Oliver Twist
Roman Polanski (2005)
"Oliver Twist" est une sorte de suite officieuse du "Pianiste". Les points communs entre les deux films (qui se suivent dans la filmographie de Polanski) sont nombreux: adaptation d'une oeuvre littéraire, reconstitution historique, personnage de victime passive, ballottée par les événements et sauvée par un don naturel dans lequel Polanski a mis beaucoup de lui-même. Comme Oliver, Polanski est un ancien enfant rescapé de l'horreur. Et comme Szpilmann, son talent artistique l'a sauvé. S'y ajoute également une crudité dans la violence qui était absente du film de David Lean, plus onirique (même si Polanski choisit lui aussi de ne pas montrer le meurtre de Nancy). Enfin, le sauvetage s'accompagne d'un sentiment de perte et de la mélancolie qui l'accompagne. Dans le "Pianiste", Szpilmann se retrouve orphelin et ne peut remercier son bienfaiteur qui meurt prisonnier des russes. Dans "Oliver Twist" il n'y a pas le happy-end qu'il y avait chez Lean car le bonheur d'Oliver chez M. Brownlow est terni par l'exécution de Fagin qu'il considère également comme son bienfaiteur. Les liens d'affection avec ce dernier sont beaucoup plus mis en valeur que chez David Lean ce qui explique cette fin douce-amère.
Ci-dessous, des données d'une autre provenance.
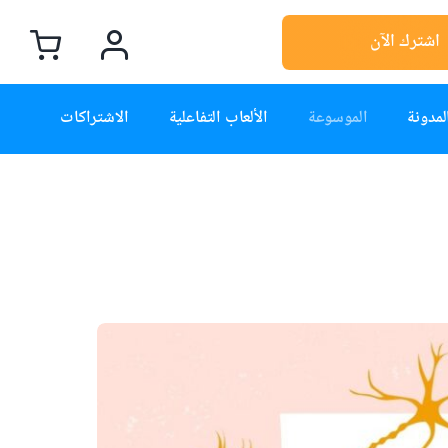
اشترك الآن
لمدونة
الموسوعة
الألعاب التفاعلية
الاشتراكات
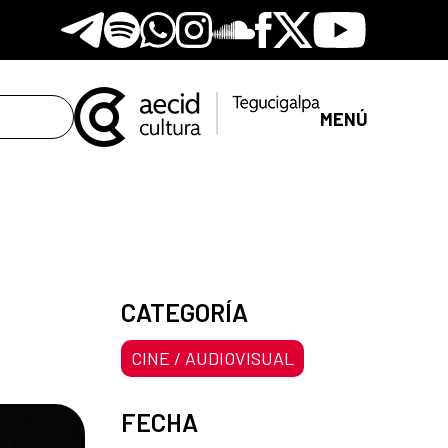
Telegram
Spotify
Whatsapp
Instagram
Soundclore
Facebook
X
Youtube
MENÚ
CATEGORÍA
CINE / AUDIOVISUAL
FECHA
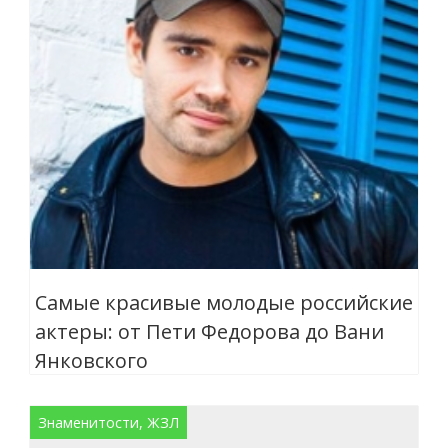
Самые красивые молодые российские
актеры: от Пети Федорова до Вани
Янковского
Знаменитости, ЖЗЛ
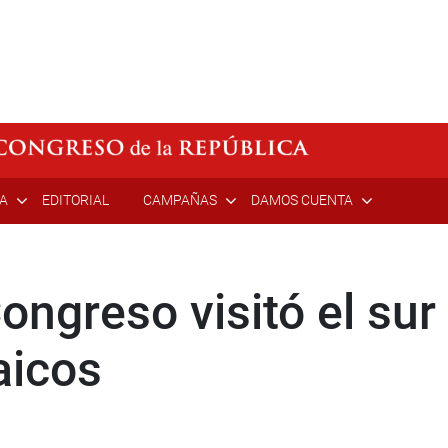
ÍA
EDITORIAL
CAMPAÑAS
DAMOS CUENTA
ongreso visitó el sur
aicos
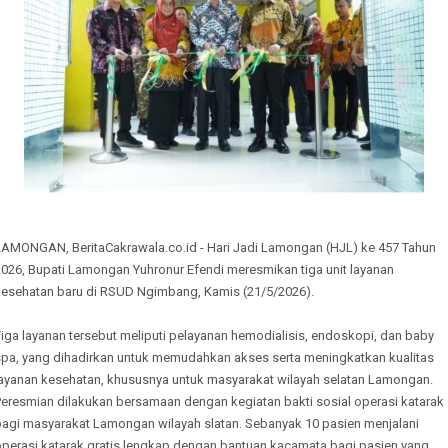
LAMONGAN, BeritaCakrawala.co.id - Hari Jadi Lamongan (HJL) ke 457 Tahun
2026, Bupati Lamongan Yuhronur Efendi meresmikan tiga unit layanan
kesehatan baru di RSUD Ngimbang, Kamis (21/5/2026).
iga layanan tersebut meliputi pelayanan hemodialisis, endoskopi, dan baby
spa, yang dihadirkan untuk memudahkan akses serta meningkatkan kualitas
layanan kesehatan, khususnya untuk masyarakat wilayah selatan Lamongan.
Peresmian dilakukan bersamaan dengan kegiatan bakti sosial operasi katarak
bagi masyarakat Lamongan wilayah slatan. Sebanyak 10 pasien menjalani
operasi katarak gratis lengkap dengan bantuan kacamata bagi pasien yang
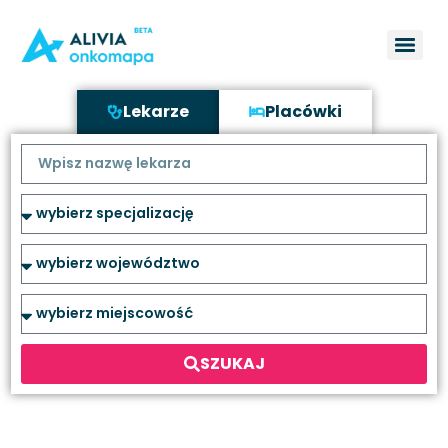
Lekarze
Placówki
SZUKAJ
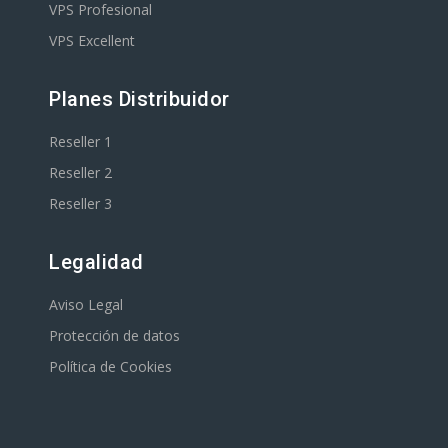
VPS Profesional
VPS Excellent
Planes Distribuidor
Reseller 1
Reseller 2
Reseller 3
Legalidad
Aviso Legal
Protección de datos
Política de Cookies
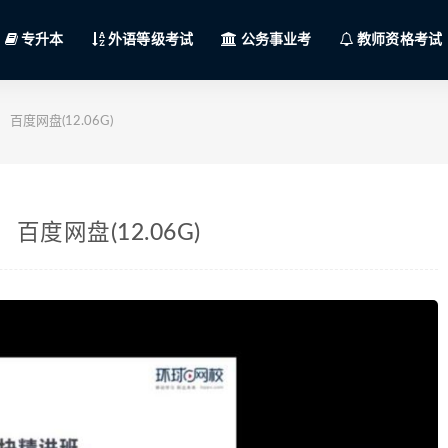
专升本
外语等级考试
公务事业考
教师资格考试
百度网盘(12.06G)
百度网盘(12.06G)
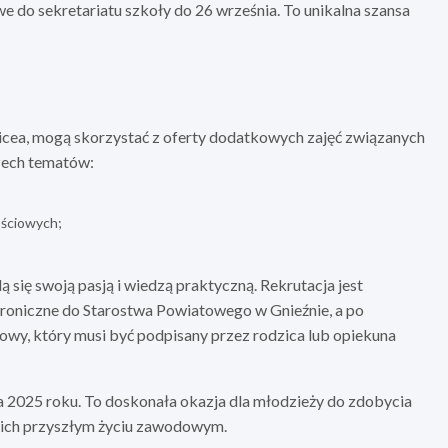
e do sekretariatu szkoły do 26 września. To unikalna szansa
licea, mogą skorzystać z oferty dodatkowych zajęć związanych
zech tematów:
ościowych;
ą się swoją pasją i wiedzą praktyczną. Rekrutacja jest
troniczne do Starostwa Powiatowego w Gnieźnie, a po
owy, który musi być podpisany przez rodzica lub opiekuna
a 2025 roku. To doskonała okazja dla młodzieży do zdobycia
w ich przyszłym życiu zawodowym.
L'ambiguïté de la relation entre le bourreau et sa victime caractéristique du cinéma de Polanski se retrouve donc même dans un film dit "pour enfants". On peut d'ailleurs souligner que Polanski a enlevé tout ce qui a trait à la famille biologique d'Oliver. Sa mère n'apparaît pas de même que son demi-frère Monks. Ce déracinement est pour beaucoup dans l'impression que le destin d'Oliver se joue sur du hasard et de la chance bien plus que sur une quête des origines.
L'adaptation de Polanski est donc beaucoup plus personnelle qu'on ne l'a dit. Il a créé un Oliver qui lui ressemble. Le "Pianiste" avait été taxé à sa sortie d'académique avant que la Palme d'or et le succès du film n'en révèlent l'originalité. Même si "Oliver Twist" est moins réussi que le "Pianiste". D'abord parce que c'est la énième adaptation du chef-d'oeuvre de Dickens et qu'il y a quand même un air de déjà-vu. Ensuite la reconstitution trop léchée tue un peu l'émotion. A moins que ce ne soit le jeu de Barney Clark (Oliver) que je ne trouve pas très convaincant. Néanmoins il s'inscrit parfaitement dans l'oeuvre de Polanski et à ce titre il vaut le détour.